» **Try it**: The lines below that include "Enter" are to be found and copied.

» **Source records**:
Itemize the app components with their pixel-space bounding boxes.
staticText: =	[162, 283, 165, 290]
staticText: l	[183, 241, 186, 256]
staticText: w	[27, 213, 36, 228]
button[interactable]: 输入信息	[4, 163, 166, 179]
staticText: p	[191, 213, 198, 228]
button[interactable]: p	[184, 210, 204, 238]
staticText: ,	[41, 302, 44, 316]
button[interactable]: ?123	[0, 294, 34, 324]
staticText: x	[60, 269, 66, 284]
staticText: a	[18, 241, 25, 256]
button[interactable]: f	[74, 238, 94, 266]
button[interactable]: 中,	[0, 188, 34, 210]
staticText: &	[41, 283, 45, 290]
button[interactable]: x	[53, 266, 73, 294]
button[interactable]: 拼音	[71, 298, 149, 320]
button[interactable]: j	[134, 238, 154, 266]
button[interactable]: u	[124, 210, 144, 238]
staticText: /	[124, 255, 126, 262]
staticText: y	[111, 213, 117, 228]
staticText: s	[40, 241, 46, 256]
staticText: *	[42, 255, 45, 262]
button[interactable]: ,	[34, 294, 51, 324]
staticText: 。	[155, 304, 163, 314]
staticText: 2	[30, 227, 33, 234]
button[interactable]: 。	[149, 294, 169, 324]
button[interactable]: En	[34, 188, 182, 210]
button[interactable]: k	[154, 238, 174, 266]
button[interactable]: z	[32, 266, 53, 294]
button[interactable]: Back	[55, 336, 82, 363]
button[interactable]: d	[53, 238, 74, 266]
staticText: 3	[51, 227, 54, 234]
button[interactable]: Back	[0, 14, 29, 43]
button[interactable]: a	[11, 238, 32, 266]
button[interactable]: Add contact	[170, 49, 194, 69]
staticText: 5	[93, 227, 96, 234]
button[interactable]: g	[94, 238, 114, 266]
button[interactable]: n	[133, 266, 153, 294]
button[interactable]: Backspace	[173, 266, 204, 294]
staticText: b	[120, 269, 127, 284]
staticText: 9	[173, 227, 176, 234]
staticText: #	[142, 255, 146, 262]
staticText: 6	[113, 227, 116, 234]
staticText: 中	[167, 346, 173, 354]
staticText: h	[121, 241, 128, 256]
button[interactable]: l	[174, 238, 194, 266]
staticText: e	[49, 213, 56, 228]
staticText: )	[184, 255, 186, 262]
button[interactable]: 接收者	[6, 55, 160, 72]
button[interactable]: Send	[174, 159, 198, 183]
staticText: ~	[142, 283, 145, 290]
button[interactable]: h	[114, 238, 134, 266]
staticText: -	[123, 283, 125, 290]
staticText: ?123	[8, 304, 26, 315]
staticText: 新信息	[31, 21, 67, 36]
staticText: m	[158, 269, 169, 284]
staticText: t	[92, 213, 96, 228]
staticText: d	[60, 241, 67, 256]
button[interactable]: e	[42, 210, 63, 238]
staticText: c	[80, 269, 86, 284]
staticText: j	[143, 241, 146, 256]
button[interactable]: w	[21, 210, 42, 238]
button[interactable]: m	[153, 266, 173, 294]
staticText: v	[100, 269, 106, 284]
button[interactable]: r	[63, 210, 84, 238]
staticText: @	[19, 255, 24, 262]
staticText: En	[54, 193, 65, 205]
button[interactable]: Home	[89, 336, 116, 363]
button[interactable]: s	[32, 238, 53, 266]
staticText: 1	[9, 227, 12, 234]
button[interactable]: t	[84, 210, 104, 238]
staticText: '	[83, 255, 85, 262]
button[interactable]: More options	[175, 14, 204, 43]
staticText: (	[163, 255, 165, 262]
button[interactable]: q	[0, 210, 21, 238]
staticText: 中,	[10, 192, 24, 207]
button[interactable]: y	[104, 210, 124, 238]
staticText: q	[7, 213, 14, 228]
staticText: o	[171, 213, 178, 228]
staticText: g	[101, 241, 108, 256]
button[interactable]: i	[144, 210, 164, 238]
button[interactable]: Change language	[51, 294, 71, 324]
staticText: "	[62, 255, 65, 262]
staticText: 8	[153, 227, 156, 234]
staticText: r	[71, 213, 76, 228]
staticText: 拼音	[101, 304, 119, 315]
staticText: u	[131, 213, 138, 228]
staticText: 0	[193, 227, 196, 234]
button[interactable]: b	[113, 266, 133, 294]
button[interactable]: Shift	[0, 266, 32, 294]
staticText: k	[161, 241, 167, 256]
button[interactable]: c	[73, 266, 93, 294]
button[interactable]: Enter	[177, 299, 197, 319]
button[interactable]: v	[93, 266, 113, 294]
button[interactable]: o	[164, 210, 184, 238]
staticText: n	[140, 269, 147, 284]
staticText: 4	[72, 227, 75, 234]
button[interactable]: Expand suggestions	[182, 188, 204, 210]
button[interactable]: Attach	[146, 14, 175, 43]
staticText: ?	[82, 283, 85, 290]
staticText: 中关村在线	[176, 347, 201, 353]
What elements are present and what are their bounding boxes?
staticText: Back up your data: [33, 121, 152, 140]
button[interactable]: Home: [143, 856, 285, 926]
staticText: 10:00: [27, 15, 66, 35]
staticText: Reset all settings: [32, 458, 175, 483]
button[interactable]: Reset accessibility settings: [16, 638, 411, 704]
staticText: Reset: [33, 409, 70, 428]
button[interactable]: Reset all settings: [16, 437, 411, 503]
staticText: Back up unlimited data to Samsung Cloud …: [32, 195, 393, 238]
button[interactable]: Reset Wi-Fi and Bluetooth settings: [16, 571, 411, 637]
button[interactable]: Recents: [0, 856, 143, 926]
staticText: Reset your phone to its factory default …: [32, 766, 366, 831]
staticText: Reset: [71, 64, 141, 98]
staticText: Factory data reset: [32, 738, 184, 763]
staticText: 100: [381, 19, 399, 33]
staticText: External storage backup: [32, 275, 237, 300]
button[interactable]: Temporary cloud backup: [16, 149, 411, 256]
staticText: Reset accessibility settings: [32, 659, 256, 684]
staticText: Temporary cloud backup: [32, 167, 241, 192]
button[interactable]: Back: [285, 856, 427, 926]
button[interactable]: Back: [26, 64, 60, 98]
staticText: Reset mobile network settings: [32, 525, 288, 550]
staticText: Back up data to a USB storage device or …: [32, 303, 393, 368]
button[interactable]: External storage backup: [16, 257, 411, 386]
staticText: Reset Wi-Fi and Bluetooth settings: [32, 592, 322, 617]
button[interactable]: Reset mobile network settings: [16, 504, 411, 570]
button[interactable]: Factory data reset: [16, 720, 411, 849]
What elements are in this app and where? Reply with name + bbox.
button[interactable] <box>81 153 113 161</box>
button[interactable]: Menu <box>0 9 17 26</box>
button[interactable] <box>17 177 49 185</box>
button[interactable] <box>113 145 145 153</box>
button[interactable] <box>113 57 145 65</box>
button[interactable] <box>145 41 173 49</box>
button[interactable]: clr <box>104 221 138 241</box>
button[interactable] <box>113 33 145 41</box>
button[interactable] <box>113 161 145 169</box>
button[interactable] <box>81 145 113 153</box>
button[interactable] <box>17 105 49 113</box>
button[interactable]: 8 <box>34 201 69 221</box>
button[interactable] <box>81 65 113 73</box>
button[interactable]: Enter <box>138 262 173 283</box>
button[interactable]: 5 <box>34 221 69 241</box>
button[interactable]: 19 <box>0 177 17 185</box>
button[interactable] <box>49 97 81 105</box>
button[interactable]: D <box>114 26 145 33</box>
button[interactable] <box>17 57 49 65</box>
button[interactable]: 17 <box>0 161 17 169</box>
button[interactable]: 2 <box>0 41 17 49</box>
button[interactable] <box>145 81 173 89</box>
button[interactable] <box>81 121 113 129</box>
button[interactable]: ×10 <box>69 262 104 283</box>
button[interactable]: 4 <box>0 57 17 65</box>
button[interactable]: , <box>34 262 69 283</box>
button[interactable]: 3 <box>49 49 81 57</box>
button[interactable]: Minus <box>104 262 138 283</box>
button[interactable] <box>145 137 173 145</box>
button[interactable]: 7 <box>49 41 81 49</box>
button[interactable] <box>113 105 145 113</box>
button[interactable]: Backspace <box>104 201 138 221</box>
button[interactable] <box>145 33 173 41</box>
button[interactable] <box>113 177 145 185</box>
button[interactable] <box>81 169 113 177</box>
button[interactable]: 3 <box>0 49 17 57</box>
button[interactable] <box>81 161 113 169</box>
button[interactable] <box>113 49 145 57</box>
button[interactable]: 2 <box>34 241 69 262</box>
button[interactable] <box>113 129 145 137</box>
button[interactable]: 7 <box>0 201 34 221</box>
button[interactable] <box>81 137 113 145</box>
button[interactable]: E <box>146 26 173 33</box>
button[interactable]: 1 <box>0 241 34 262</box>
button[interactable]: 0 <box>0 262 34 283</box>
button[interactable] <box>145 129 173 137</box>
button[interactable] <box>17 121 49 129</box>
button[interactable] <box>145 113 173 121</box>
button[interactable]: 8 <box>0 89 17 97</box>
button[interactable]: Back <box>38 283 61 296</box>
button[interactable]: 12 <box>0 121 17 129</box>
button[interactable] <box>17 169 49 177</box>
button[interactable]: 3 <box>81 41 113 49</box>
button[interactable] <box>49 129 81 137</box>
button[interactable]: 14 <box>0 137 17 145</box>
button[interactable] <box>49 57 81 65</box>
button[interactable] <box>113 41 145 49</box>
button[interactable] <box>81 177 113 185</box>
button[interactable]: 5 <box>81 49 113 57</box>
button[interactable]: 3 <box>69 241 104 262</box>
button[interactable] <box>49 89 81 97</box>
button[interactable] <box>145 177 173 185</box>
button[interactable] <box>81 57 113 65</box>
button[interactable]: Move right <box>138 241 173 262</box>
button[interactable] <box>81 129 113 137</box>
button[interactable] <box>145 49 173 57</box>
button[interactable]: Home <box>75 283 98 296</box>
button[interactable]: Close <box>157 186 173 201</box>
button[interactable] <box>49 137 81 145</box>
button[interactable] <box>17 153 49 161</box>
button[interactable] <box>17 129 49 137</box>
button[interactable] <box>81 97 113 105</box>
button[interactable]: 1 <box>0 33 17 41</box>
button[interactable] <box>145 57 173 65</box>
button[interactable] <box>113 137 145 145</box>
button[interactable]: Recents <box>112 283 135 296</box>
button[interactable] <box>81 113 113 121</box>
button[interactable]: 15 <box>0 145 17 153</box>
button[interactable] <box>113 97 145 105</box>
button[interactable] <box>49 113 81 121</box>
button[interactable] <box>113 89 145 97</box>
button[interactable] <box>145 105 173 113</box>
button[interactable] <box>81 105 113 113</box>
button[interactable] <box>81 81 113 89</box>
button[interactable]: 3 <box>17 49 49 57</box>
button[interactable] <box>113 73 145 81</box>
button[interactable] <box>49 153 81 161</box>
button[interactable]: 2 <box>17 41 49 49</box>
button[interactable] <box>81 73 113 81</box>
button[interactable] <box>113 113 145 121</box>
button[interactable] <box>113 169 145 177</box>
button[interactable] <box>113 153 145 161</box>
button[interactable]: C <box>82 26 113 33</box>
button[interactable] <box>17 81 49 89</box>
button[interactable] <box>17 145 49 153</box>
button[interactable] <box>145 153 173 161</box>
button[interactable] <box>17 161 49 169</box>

» **Response for this exercise**:
button[interactable]: Enter	[177, 299, 197, 319]
button[interactable]: Enter <box>138 262 173 283</box>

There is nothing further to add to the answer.